With this shift in tone, the music switches between moments of fast-paced aggressiveness to more slow-burning/mellower pieces that are more akin to the low-tempo tracks heard on their previous album The Blackest Curse. However, lifelong fans and those new to the band need not worry, as Integrity are merely continuing the evolution of their sound, all the while retaining that trademark seething style of metallic hardcore from which they are so well known for.
With a few crashes of the cymbal opening up the album – which soon leads into a build up of chords being rung out over a kick drum pattern – the title track “Suicide Black Snake” is not an “in your face” opener that goes for the quick kill; instead it focuses on a steady pace of down-tuned riffs and chugs, coupled with a rhythmic pattern of drum hits that slowly entice you, keeping you hooked as if caught in an hypnotic haze.

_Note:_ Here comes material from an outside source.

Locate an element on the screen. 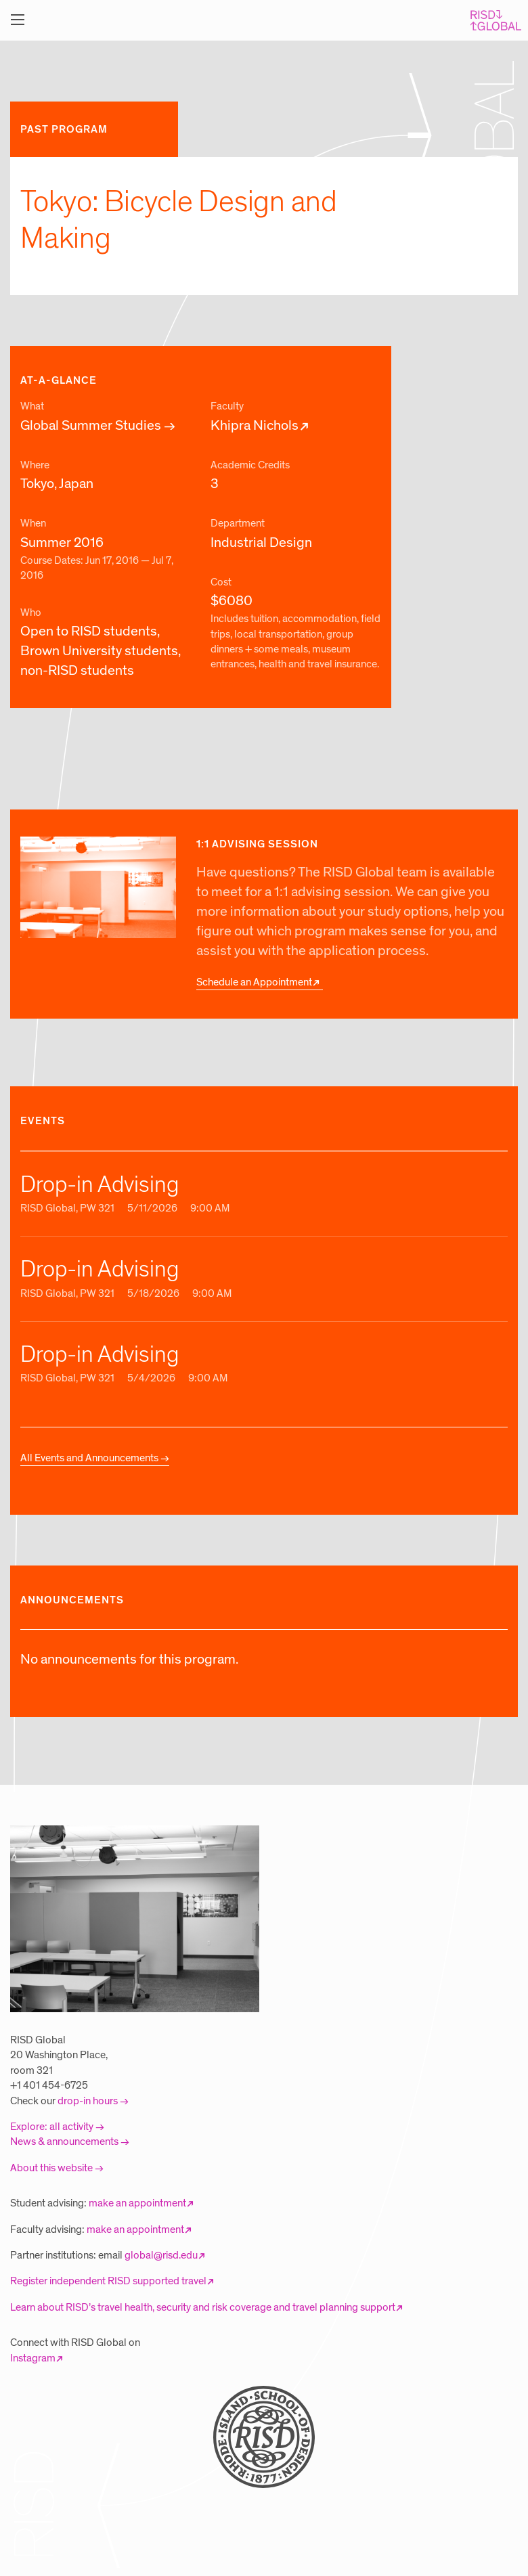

But the sheer driving force in this song are the vocals; those patented deep bellows of Dwid echo over the instruments, creating an eerie and overall haunting atmosphere which hit the hardest – and in doing so, also setting the tone firmly in place for the remainder of the album. Even after the whispered and raspy lines of “Suicide Black Snake” repeat until slowly fading out, the initial tone doesn’t let up as the melodic opening of “I Know Where Everyone Lives” bridges the two tracks together as one morose sounding tune.

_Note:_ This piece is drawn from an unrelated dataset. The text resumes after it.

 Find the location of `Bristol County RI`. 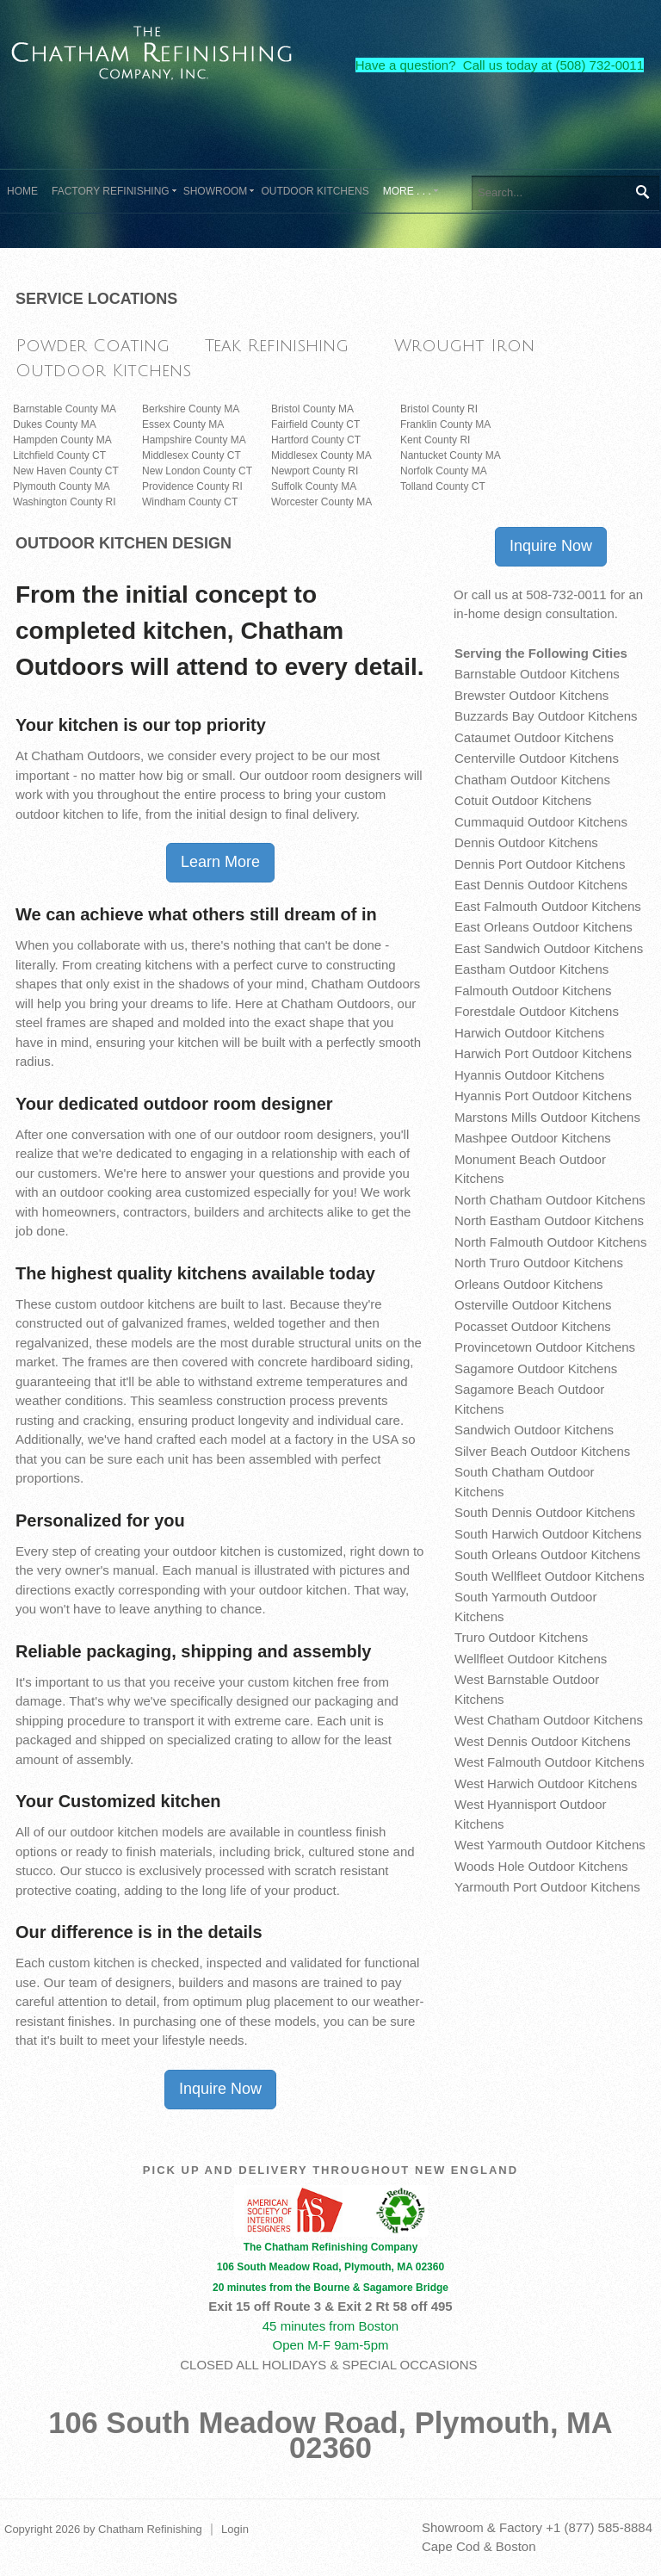

Bristol County RI is located at coordinates (439, 409).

Now, don’t be to quick to judge this album as a downgrade in terms of speed and angst, as the core of this album is golden-age era Integrity, taking you all the way back to the days of Humanity Is The Devil, to the even more recent To Die For. This is where the “in your face” tracks come into play – and as with any Integrity album, these are the lifeblood and staple of the band. Out of the four tracks, with the longest one being a little over the two-minute mark, they pick up the pace without risking the albums bleak tone. “Beasts As Gods” is a galloping force of double bass with a pretty wicked solo firmly planted near the songs end. “There Is A Sign” is a juggernaut of a track; it does a fine job of balancing between its sheer heaviness and a middle section that is rooted more in thrash and hardcore/punk-rock. The two-hit combo of “+Orrchida” and “All Is None” will leave you battered; each track separately are short bursts of speed and rage, but combined, they pack a hefty punch.

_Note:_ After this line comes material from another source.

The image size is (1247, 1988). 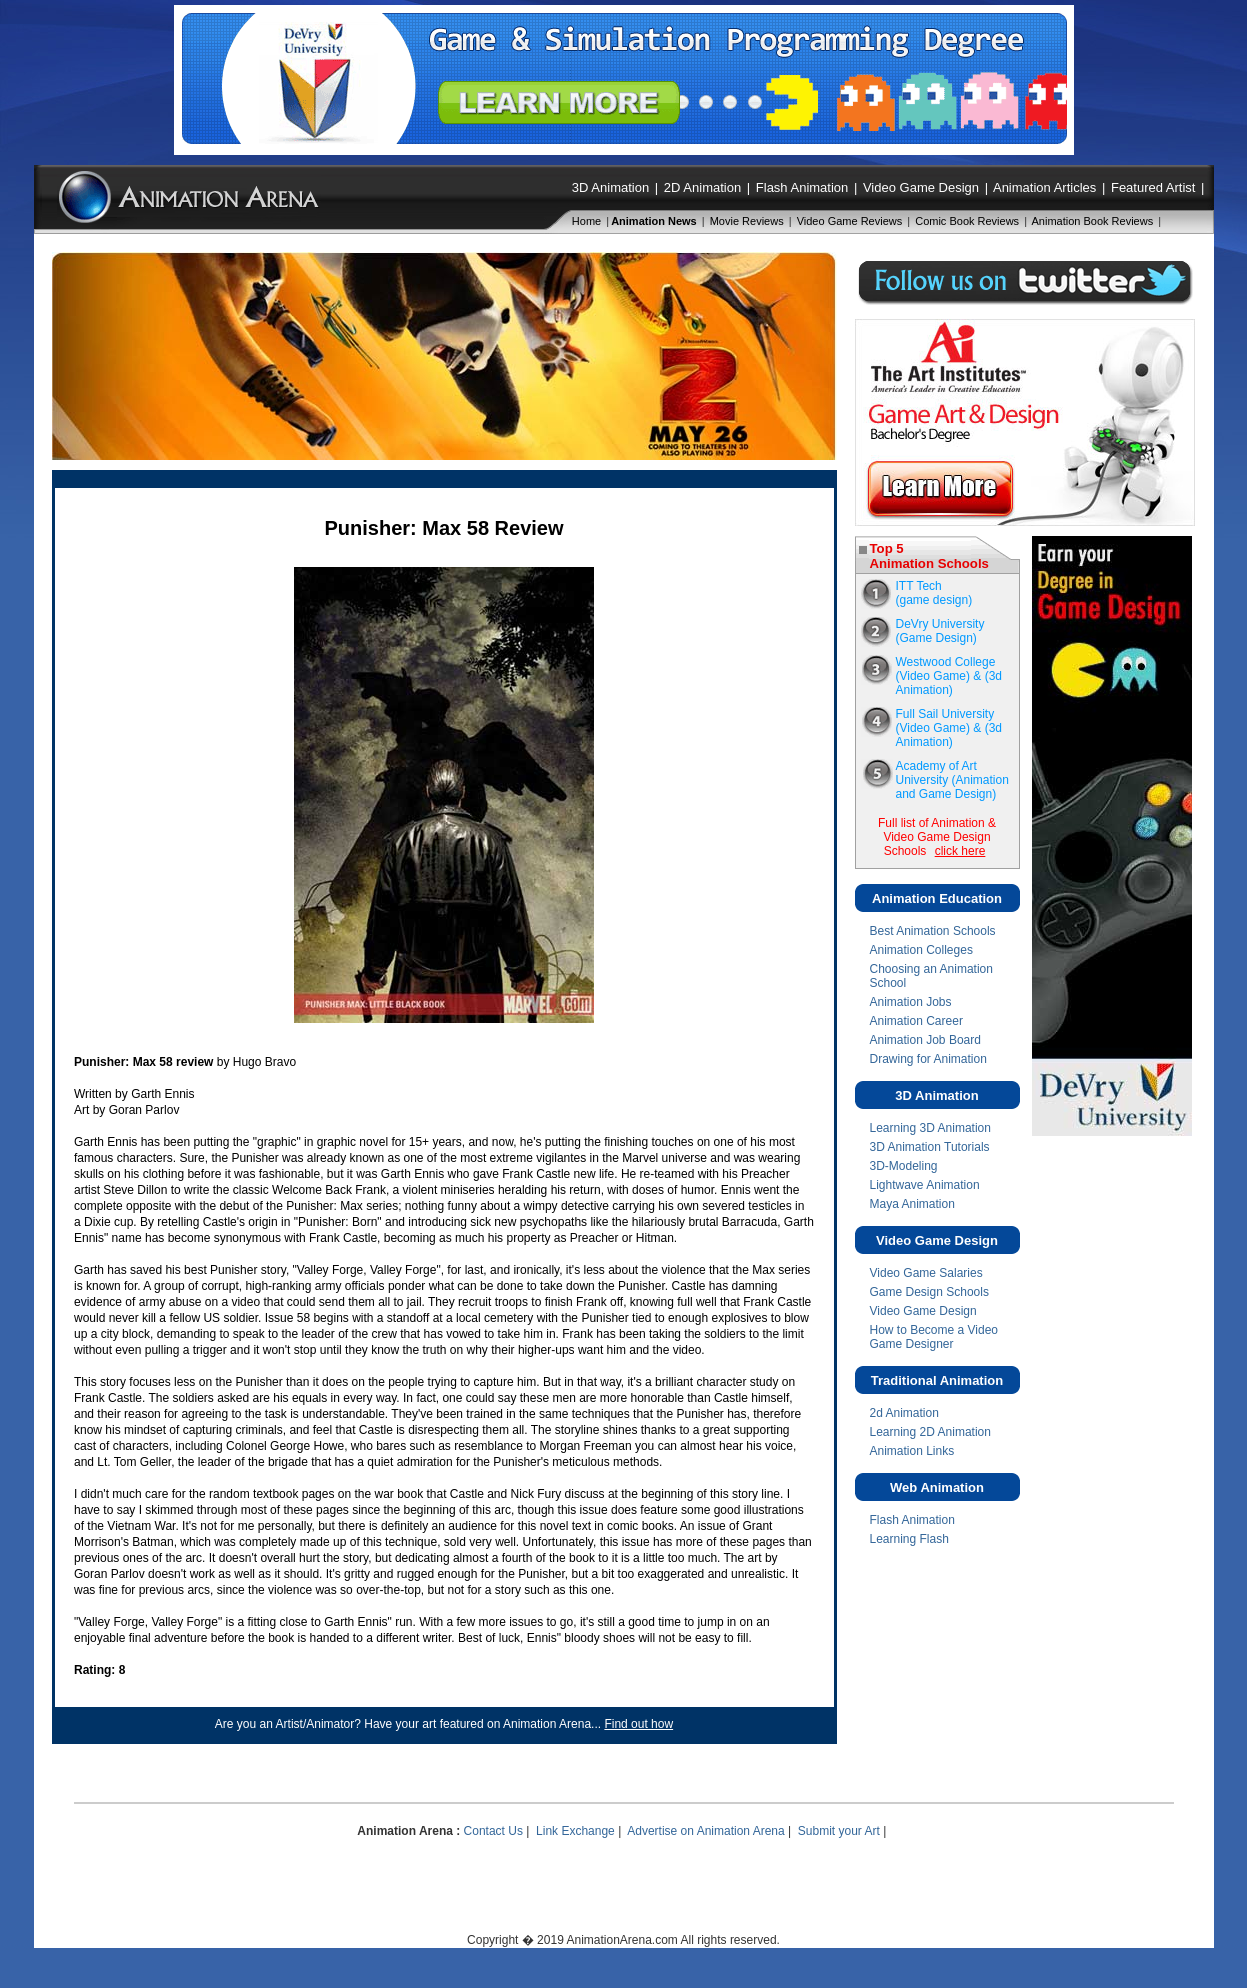 I want to click on Animation Career, so click(x=916, y=1021).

Shortly after the pummeling left behind by the previous tracks, the album does offer up a nice instrumental track – aside from a few whispered vocals that make an appearance at the beginning and end. But for the most part, “There Ain’t No Living In Life” is a relaxing piece of music that features a lone guitar taking up the first two minutes, slowly working its way up until the harmonica comes in and the music takes a bluesy approach. At this point the rest of the band explodes into a melodic jam, complete with lots of feedback and distortion, and a solo that carries over the rest of the song before returning back to the lone strums of the guitar.
The remainder of the album’s three tracks follow suit, except for the B-Side sounding “Into The Night”, which is sort of an oddball when taken into account of the albums overall context. However, the album’s closer “Lucifer Before The Day Doth Go” shifts the tone back into gear, focusing on more of a mid to low-tempo pace, similar to that of the opening track. It’s as grandiose as Integrity can be without being over the top, and brings the album to a fitting close.
Dwid and co. have once again refined their roles as being one of the top tier bands in the metallic hardcore scene with the release of Suicide Black Snake. It is easy to see why so many bands today do their best to emulate them, but there is only one Integrity – and their sound is so embedded into our core that we can’t help but enjoy every outing from this band of deviants. Even though the production on this album seems clearer and more robust, given the nature of the albums theme and tone, it manages to retain a layer of grit to it. Overall, their tenth full-length album is as heavy, foreboding, and raw as any diehard hoped it would be, and even with its changes in pace, the album maintains a steady flow. While I wouldn’t recommend Suicide Black Snake as a starting point to begin listening to Integrity, it does put the band back on track for those who have been with them since the early days, and might have felt their last few releases were lacking. Rest assured, Integrity are back with a vengeance and this album confirms it.